■ Exercise
How many lines of the listing below contain the word "hotell"? Reply with that number alone.

■ Records for the exercise
--- START ---

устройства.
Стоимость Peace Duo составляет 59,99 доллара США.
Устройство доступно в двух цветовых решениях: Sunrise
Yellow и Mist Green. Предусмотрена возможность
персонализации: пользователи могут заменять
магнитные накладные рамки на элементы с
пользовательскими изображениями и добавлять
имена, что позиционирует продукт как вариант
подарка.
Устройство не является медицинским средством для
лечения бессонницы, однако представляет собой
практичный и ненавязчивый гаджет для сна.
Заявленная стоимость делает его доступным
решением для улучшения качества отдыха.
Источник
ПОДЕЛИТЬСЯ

--- END ---
--- START ---

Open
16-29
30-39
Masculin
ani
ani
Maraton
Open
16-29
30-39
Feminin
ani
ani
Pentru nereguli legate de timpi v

--- END ---
--- START ---

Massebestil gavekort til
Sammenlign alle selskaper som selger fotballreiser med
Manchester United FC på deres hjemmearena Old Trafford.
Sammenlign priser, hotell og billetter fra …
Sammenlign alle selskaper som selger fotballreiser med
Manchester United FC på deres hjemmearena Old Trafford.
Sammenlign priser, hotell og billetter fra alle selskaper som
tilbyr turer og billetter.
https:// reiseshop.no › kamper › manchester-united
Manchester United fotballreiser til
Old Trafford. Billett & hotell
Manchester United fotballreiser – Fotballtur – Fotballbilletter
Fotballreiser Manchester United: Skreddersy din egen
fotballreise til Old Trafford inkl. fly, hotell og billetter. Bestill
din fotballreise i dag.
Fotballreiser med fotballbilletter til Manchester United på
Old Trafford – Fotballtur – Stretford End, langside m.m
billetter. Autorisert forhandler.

--- END ---

■ Written response
4